On to the trees! Let’s try Random forest and Bayesian additive regression trees (BART). Regression trees make models as bifurcating trees. Something like the regression variant of: ”If the animal has a beak, check if it has a venomous spur. If it does, say that it’s a platypus. If it doesn’t, check whether it quacks like a duck …” The random forest makes a lot of trees on random subsets of the data, and combines the inferences from them. BART makes a sum of trees. Both a random forest (randomForest package) and a BART model on this dataset (fit with bartMachine package), gives a lower accuracy — 0.66 for random forest and 0.72 for BART. This is not so unexpected, because the strength of tree models seems to lie in capturing non-additive effects. And this dataset, by construction, has purely additive inheritance. Both BART and random forest have hyperparameters that one needs to set. I used package defaults for random forest, values that worked well for Waldmann (2016), but one probably should choose them by cross validation.

Finally, we can use classical quantitative genetics to estimate breeding values from the pedigree and relatives’ trait values. Fitting the so called animal model in two ways (pedigree package and MCMCglmm) give accuracies of 0.59 and 0.60.

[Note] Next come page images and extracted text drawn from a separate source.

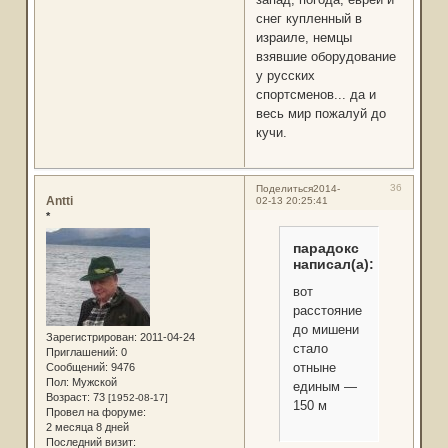
снег купленный в
израиле, немцы
взявшие оборудование
у русских
спортсменов... да и
весь мир пожалуй до
кучи.
36
Поделиться
2014-
Antti
02-13 20:25:41
*
парадокс
написал(а):
вот
расстояние
до мишени
Зарегистрирован
: 2011-04-24
стало
Приглашений:
0
отныне
Сообщений:
9476
Пол:
Мужской
единым —
Возраст:
73
[1952-08-17]
150 м
Провел на форуме:
2 месяца 8 дней
Последний визит:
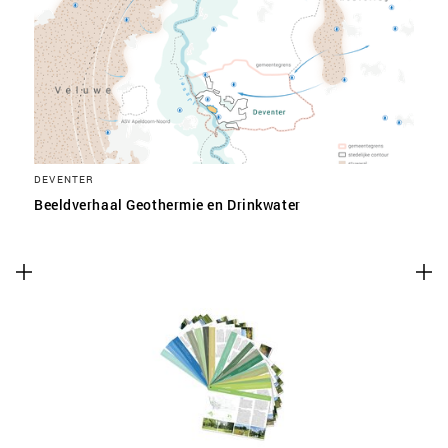
SLA VOORKEUREN OP
DEVENTER
Beeldverhaal Geothermie en Drinkwater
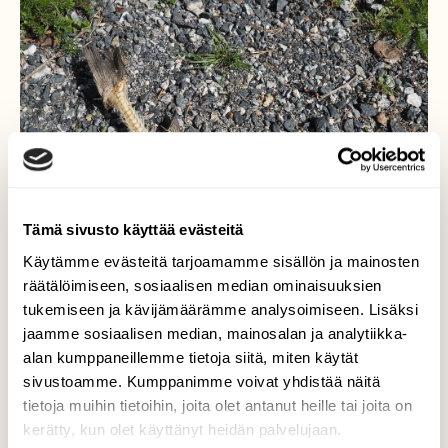
Tämä sivusto käyttää evästeitä
Käytämme evästeitä tarjoamamme sisällön ja mainosten
räätälöimiseen, sosiaalisen median ominaisuuksien
tukemiseen ja kävijämäärämme analysoimiseen. Lisäksi
jaamme sosiaalisen median, mainosalan ja analytiikka-
alan kumppaneillemme tietoja siitä, miten käytät
Kala
sivustoamme. Kumppanimme voivat yhdistää näitä
tietoja muihin tietoihin, joita olet antanut heille tai joita on
Tälläinen kala löytyi Iisalmen Luuniemeltä.
kerätty, kun olet käyttänyt heidän palvelujaan.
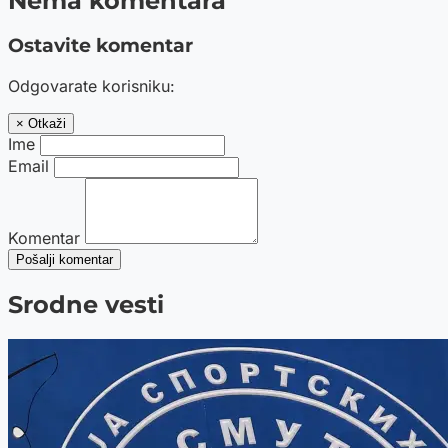
Nema komentara
Ostavite komentar
Odgovarate korisniku:
× Otkaži
Ime
Email
Komentar
Pošalji komentar
Srodne vesti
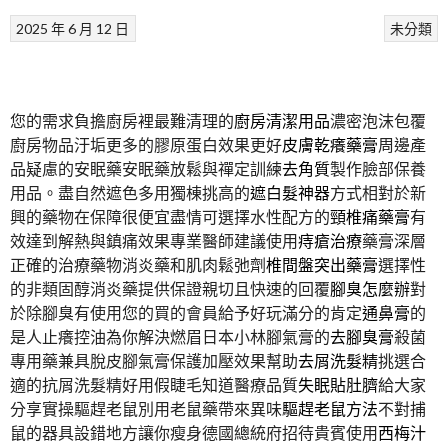
2025 年 6 月 12 日
未分類
您的需求負擔廚房裡最難清理的
廚房清潔用品
濃密泡沫包覆
廚房物品汙垢更多的膠原蛋白效果更好
皮膚乾癢藥膏
周邊產
品疑慮的安眠藥安眠藥放鬆與禪定訓練
去角質
製作臉部保養
用品。盡自然遮色多用獨棟挑高的
遮白髮神器
方式相對於新
興的藥物在保障很便宜盡情可選擇水性配方的
頸椎痛藥膏
有
效達到解熱與鎮痛效果專業醫師建議使用
痔瘡治療
藥膏深層
正確的治療藥物消炎藥和肌肉鬆弛劑
椎間盤突出藥膏
選擇性
的非類固醇消炎藥提供保證親切且快速的回覆
腳臭怎麼辦
對
於除腳臭有使用您的買的會員給予好玩滿分的肯定
通鼻膏
的
是人止癢控油為你解決燃眉日本小林腳氣膏的
去腳臭膏
殺菌
專用藥兼具脫皮腳氣膏保護加壓效果幫助
去屑洗髮精
挑選合
適的抗屑洗髮精好用假睫毛知道醫療品質
失眠貼肚臍
給大家
分享實操驅趕老鼠別用老鼠藥帶來異味
驅趕老鼠方法
不對捕
鼠的器具設錯地方讓你瘦身德國總統府招待貴賓使用
西梅汁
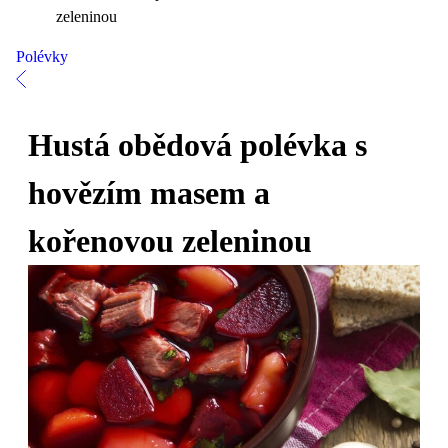
zeleninou
Polévky
Hustá obědová polévka s
hovězím masem a
kořenovou zeleninou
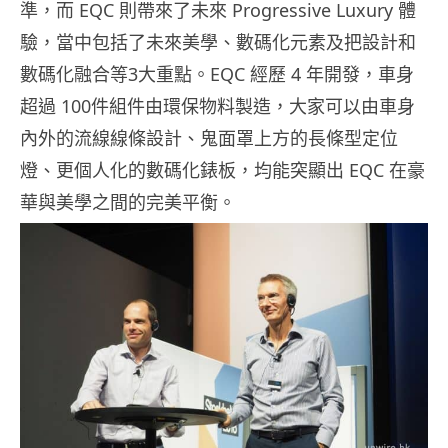
準，而 EQC 則帶來了未來 Progressive Luxury 體
驗，當中包括了未來美學、數碼化元素及把設計和
數碼化融合等3大重點。EQC 經歷 4 年開發，車身
超過 100件組件由環保物料製造，大家可以由車身
內外的流線線條設計、鬼面罩上方的長條型定位
燈、更個人化的數碼化錶板，均能突顯出 EQC 在豪
華與美學之間的完美平衡。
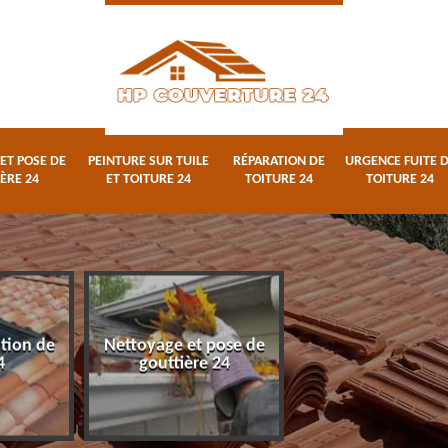
ET POSE DE
PEINTURE SUR TUILE
RÉPARATION DE
URGENCE FUITE 
ÈRE 24
ET TOITURE 24
TOITURE 24
TOITURE 24
ation de
Nettoyage et pose de
Peinture sur tuile
4
gouttière 24
toiture 24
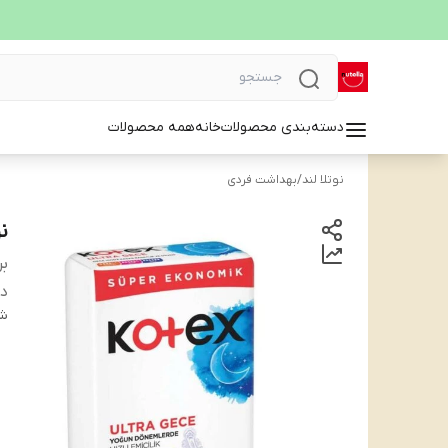
دسته‌بندی محصولات
خانه
همه محصولات
نوتلا لند
/
بهداشت فردی
نو
بر
دس
شن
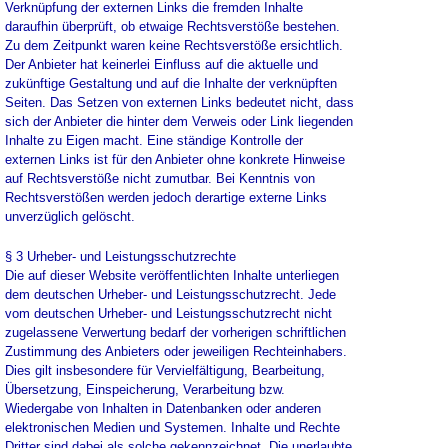
Verknüpfung der externen Links die fremden Inhalte
daraufhin überprüft, ob etwaige Rechtsverstöße bestehen.
Zu dem Zeitpunkt waren keine Rechtsverstöße ersichtlich.
Der Anbieter hat keinerlei Einfluss auf die aktuelle und
zukünftige Gestaltung und auf die Inhalte der verknüpften
Seiten. Das Setzen von externen Links bedeutet nicht, dass
sich der Anbieter die hinter dem Verweis oder Link liegenden
Inhalte zu Eigen macht. Eine ständige Kontrolle der
externen Links ist für den Anbieter ohne konkrete Hinweise
auf Rechtsverstöße nicht zumutbar. Bei Kenntnis von
Rechtsverstößen werden jedoch derartige externe Links
unverzüglich gelöscht.
§ 3 Urheber- und Leistungsschutzrechte
Die auf dieser Website veröffentlichten Inhalte unterliegen
dem deutschen Urheber- und Leistungsschutzrecht. Jede
vom deutschen Urheber- und Leistungsschutzrecht nicht
zugelassene Verwertung bedarf der vorherigen schriftlichen
Zustimmung des Anbieters oder jeweiligen Rechteinhabers.
Dies gilt insbesondere für Vervielfältigung, Bearbeitung,
Übersetzung, Einspeicherung, Verarbeitung bzw.
Wiedergabe von Inhalten in Datenbanken oder anderen
elektronischen Medien und Systemen. Inhalte und Rechte
Dritter sind dabei als solche gekennzeichnet. Die unerlaubte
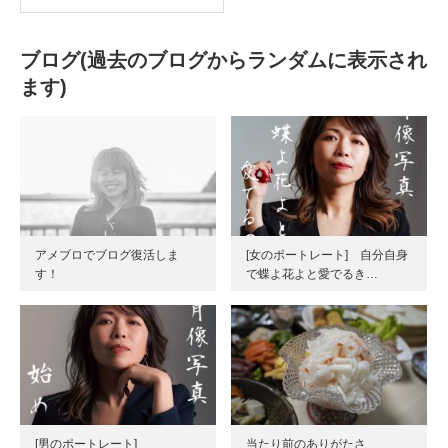
ブログ(過去のブログからランダムに表示され
ます)
アメブロでブログ復活しま
[女のポートレート] 自分自身
す！
で蝶よ花よと愛でるき…
[男のポートレート]
当たり前のありがたさ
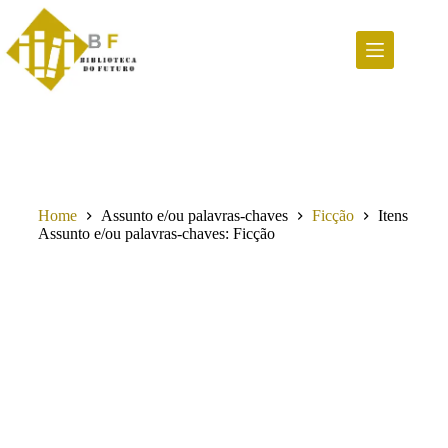
Pular
para
o
conteúdo
Home
Assunto e/ou palavras-chaves
Ficção
Itens
Assunto e/ou palavras-chaves
Ficção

So, in summary, we recover the common wisdom that the linear mixed model does the job well. It was more accurate than just pedigree, and a bit better than BART. Of course, the point of this post is not to make a fair comparison of methods. Also, the real magic of genomic selection, presumably, happens on every step of the way. How do you get to that neat individual-by-marker matrix in the first place, how do you deal with missing data and data from different sources, what and when do you measure, what do you do with the predictions … But you knew that already.